The report, titled ``Duty to Warn,'' admonished staffers against restraining Huntley as punishment because ``following physical struggle and emotional strain, a patient may die in restraints ...'' The report also said nurses and aides had ignored Huntley as she lay unconscious during potentially fatal epileptic seizures.

Bumpas confirmed receiving the report but declined to comment Thursday when asked why it wasn't given to investigators. Kelly said he was unaware of Theodoridis' report until he was contacted by the AP.

Theodoridis said investigators did not talk to him until after an AP story based on his memo appeared on Feb. 4. He said he did not approach investigators because he believed it was the duty of hospital administrators to turn over his report.

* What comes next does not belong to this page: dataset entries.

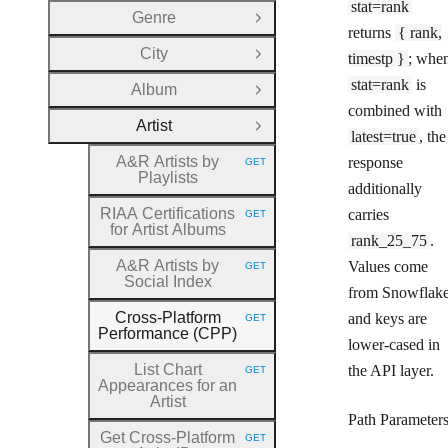
stat=rank
Genre
Open Group
returns
{ rank,
City
timestp }
; whe
Open Group
stat=rank
is
Album
Open Group
combined with
Artist
Close Group
latest=true
, the
A&R Artists by
response
GET
HTTP METHOD:
Playlists
additionally
RIAA Certifications
carries
GET
HTTP METHOD:
for Artist Albums
rank_25_75
.
A&R Artists by
Values come
GET
HTTP METHOD:
Social Index
from Snowflak
Cross
-Platform
and keys are
GET
HTTP METHOD:
Performance (CPP)
lower-cased in
List Chart
the API layer.
GET
HTTP METHOD:
Appearances for an
Artist
Path Parameter
Get Cross
-Platform
GET
HTTP METHOD: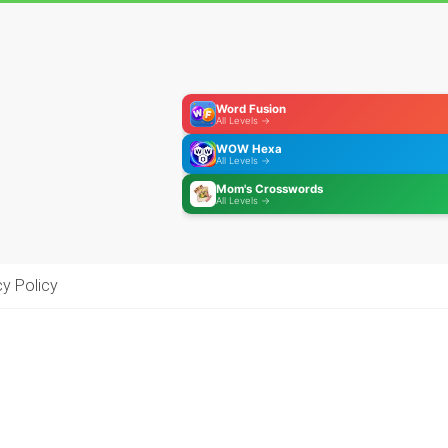
Word Fusion
All Levels →
WOW Hexa
All Levels →
Mom's Crosswords
All Levels →
cy Policy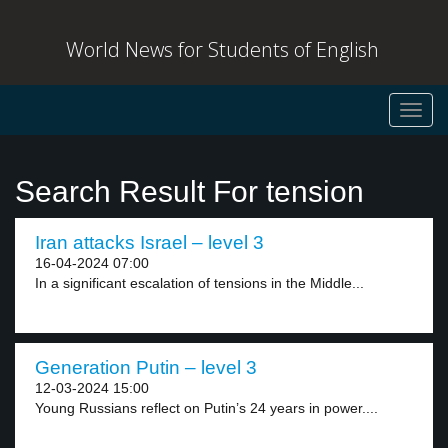
World News for Students of English
Toggl
navig
Search Result For tension
Iran attacks Israel – level 3
16-04-2024 07:00
In a significant escalation of tensions in the Middle...
Generation Putin – level 3
12-03-2024 15:00
Young Russians reflect on Putin’s 24 years in power....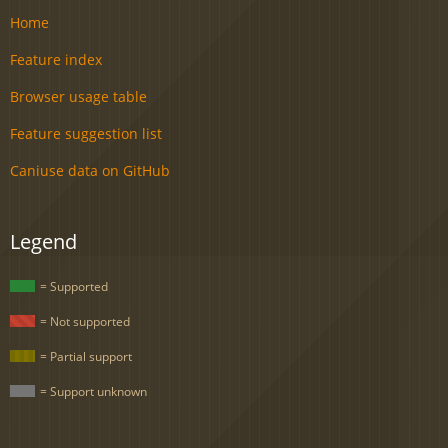
Home
Feature index
Browser usage table
Feature suggestion list
Caniuse data on GitHub
Legend
= Supported
= Not supported
= Partial support
= Support unknown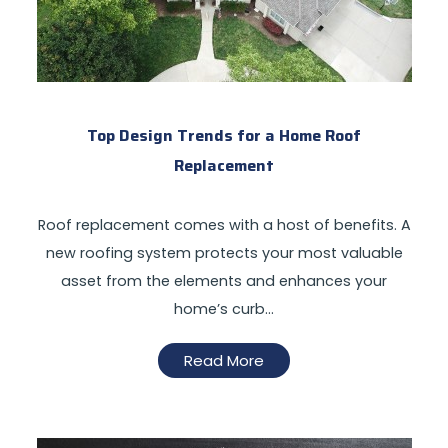
Top Design Trends for a Home Roof
Replacement
Roof replacement comes with a host of benefits. A
new roofing system protects your most valuable
asset from the elements and enhances your
home’s curb…
Read More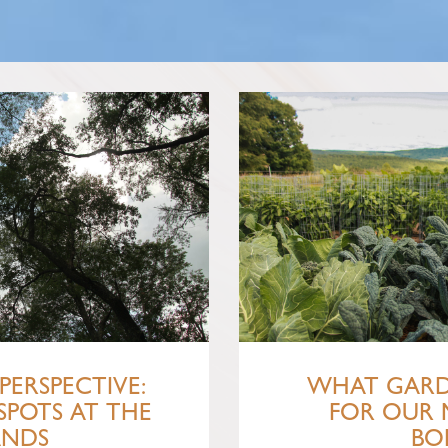
PERSPECTIVE:
WHAT GARD
SPOTS AT THE
FOR OUR 
ANDS
BO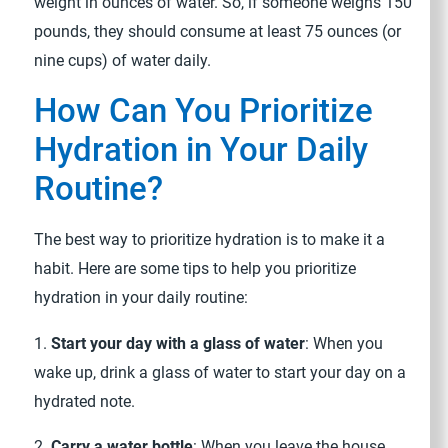
weight in ounces of water. So, if someone weighs 150
pounds, they should consume at least 75 ounces (or
nine cups) of water daily.
How Can You Prioritize
Hydration in Your Daily
Routine?
The best way to prioritize hydration is to make it a
habit. Here are some tips to help you prioritize
hydration in your daily routine:
1.
Start your day with a glass of water
: When you
wake up, drink a glass of water to start your day on a
hydrated note.
2.
Carry a water bottle
: When you leave the house,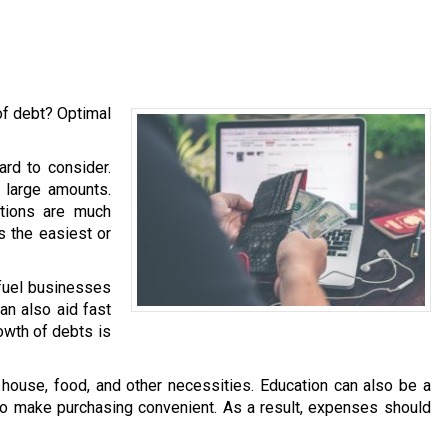
of debt? Optimal
ard to consider.
h large amounts.
ations are much
is the easiest or
 fuel businesses
an also aid fast
owth of debts is
ouse, food, and other necessities. Education can also be a
 to make purchasing convenient. As a result, expenses should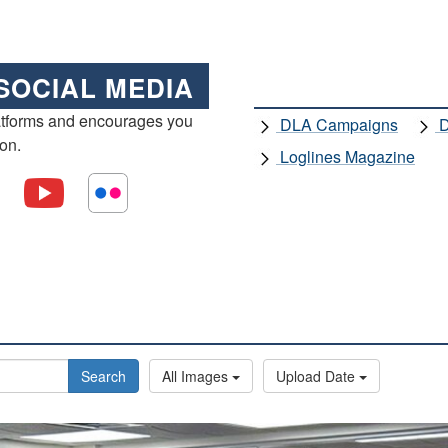
SOCIAL MEDIA
atforms and encourages you
DLA Campaigns
D
ion.
Loglines Magazine
Search
All Images
Upload Date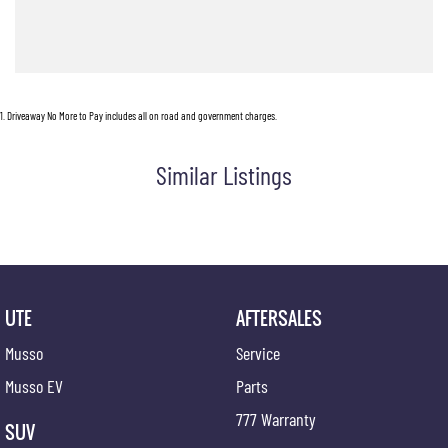
With bold styling, cutting-edge technology, and the versatility Australian drivers demand,
the Musso EV is redefining what a ute can be.
Ready to experience the next generation of electric utes? Enquire now and discover why
the Musso EV is turning heads across Australia.
1
.
Driveaway No More to Pay includes all on road and government charges.
Located 10 minutes from Perth CBD
Pop in for a coffee and a chat!
Similar Listings
UTE
AFTERSALES
Musso
Service
Musso EV
Parts
777 Warranty
SUV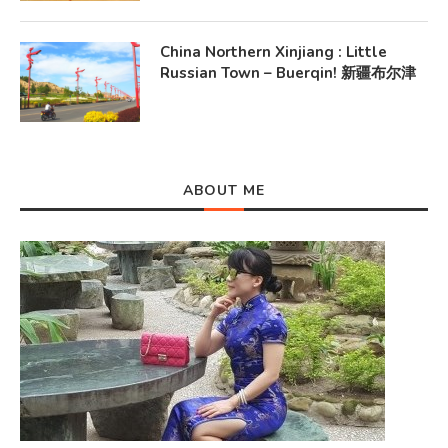
China Northern Xinjiang : Little
Russian Town – Buerqin! 新疆布尔津
ABOUT ME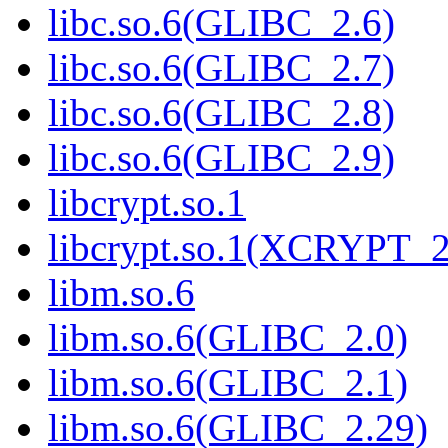
libc.so.6(GLIBC_2.6)
libc.so.6(GLIBC_2.7)
libc.so.6(GLIBC_2.8)
libc.so.6(GLIBC_2.9)
libcrypt.so.1
libcrypt.so.1(XCRYPT_2
libm.so.6
libm.so.6(GLIBC_2.0)
libm.so.6(GLIBC_2.1)
libm.so.6(GLIBC_2.29)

If he had circumvented the chain of command, ``I'm sure it wouldn't please people because they would see it as an attempt to cause people trouble,'' he said in a telephone interview Thursday from his office at Central State.

Mental hospitals restrain patients by strapping down their arms and legs, and sometimes their waists as well.

Huntley's autopsy, completed on Jan. 24, said she had died of ``acute and chronic myocarditis while in restraints.'' Myocarditis is an inflammation of the heart.

Huntley, 31, was hyperactive and had serious learning disabilities and had been in the hospital off and on since she was 13.

Theodoridis was her attending physician until she was sent to the maximum-security Forensic Unit, which houses mental patients charged with crimes. She was moved from Theodoridis' unit after her July 5, 1995, attack on two Central State staffers, one of whom required emergency surgery for an eye injury.

In his memo, Theodoridis wrote that the attack was prompted by the hospital staff's refusal to follow his treatment regimen of nurturing and encouraging the patient. Instead, he wrote, the staff became more menacing toward her.